**Your instructions**.
Only the lines below between the one holding "r ce film en" and the one holding "DE, eu@killstar.com", inclusive, are to be reproduced word for word; the pictures are to be left out.

**Listed records**.
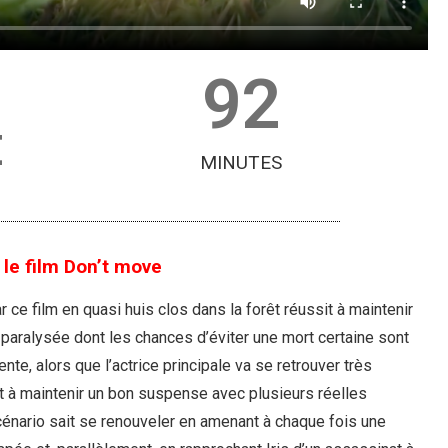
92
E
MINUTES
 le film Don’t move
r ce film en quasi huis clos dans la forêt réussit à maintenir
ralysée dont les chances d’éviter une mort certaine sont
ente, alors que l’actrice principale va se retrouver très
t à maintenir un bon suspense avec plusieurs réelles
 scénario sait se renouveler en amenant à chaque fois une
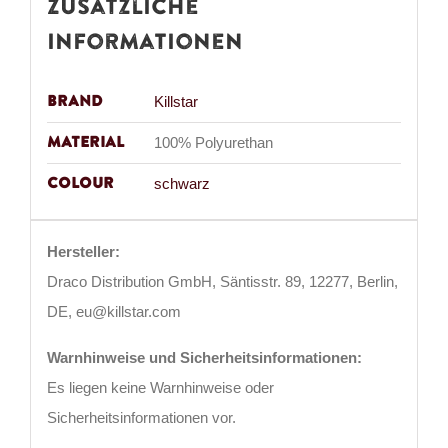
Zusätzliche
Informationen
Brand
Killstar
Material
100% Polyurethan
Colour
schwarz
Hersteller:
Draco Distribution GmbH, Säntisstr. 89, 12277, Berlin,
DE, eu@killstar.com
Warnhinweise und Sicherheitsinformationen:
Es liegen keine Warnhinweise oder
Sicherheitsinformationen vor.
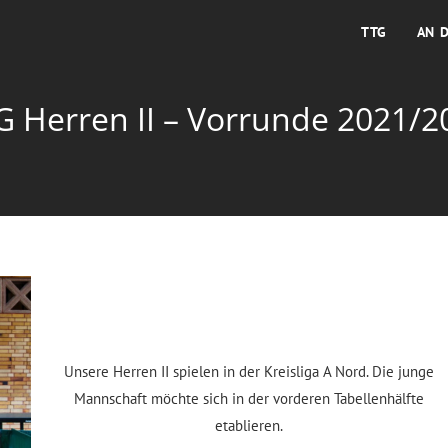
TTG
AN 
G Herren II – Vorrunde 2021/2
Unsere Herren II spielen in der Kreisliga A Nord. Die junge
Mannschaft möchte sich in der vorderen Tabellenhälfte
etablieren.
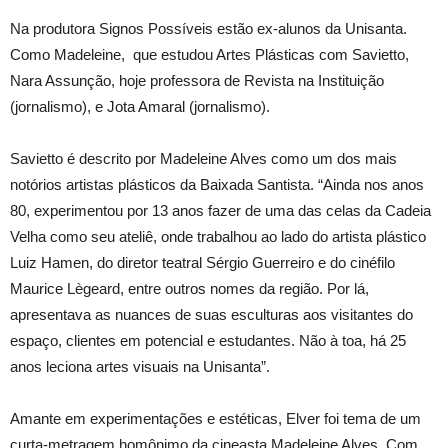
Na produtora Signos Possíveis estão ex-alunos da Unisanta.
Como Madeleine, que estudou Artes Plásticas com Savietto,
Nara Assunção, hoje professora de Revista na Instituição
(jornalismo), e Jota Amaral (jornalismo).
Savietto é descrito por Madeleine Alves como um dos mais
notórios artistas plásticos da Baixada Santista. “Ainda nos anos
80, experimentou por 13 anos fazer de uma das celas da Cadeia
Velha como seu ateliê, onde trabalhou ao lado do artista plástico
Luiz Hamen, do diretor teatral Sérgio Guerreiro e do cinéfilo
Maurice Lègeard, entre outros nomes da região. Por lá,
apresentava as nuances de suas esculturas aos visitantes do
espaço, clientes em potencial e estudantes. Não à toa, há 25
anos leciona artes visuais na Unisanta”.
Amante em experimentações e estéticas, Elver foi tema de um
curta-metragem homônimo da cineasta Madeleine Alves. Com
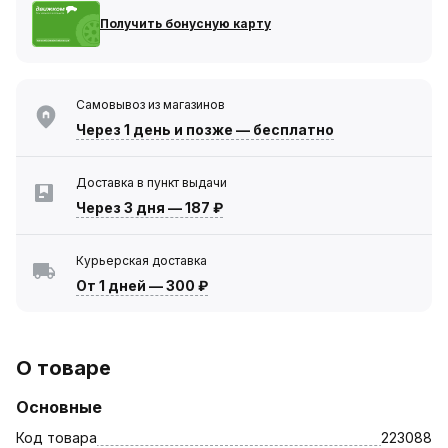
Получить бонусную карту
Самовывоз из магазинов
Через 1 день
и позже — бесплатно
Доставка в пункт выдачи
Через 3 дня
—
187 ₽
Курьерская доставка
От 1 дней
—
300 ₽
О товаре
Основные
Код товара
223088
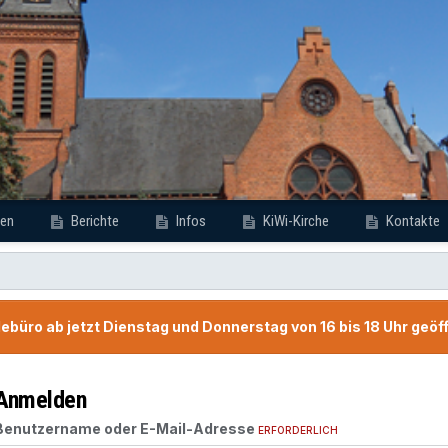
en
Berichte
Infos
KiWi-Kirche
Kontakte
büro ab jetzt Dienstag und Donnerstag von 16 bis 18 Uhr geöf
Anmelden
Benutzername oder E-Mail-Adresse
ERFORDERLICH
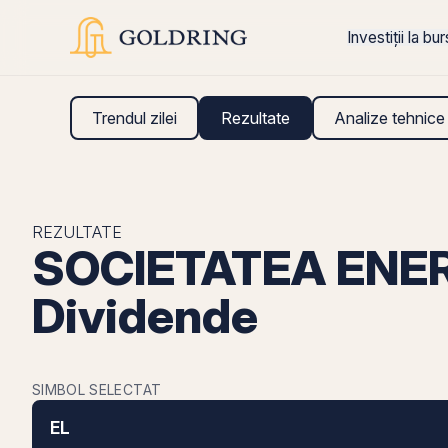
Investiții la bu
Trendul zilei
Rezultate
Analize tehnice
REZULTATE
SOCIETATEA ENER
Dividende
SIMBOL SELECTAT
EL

**Exercise result**.
r ce film en quasi huis clos dans la forêt réussit à maintenir
ralysée dont les chances d’éviter une mort certaine sont
ente, alors que l’actrice principale va se retrouver très
t à maintenir un bon suspense avec plusieurs réelles
 scénario sait se renouveler en amenant à chaque fois une
Zusätzliche
Informationen
Brand
Killstar
Material
100% Polyurethan
Colour
schwarz
Hersteller:
Draco Distribution GmbH, Säntisstr. 89, 12277, Berlin,
DE, eu@killstar.com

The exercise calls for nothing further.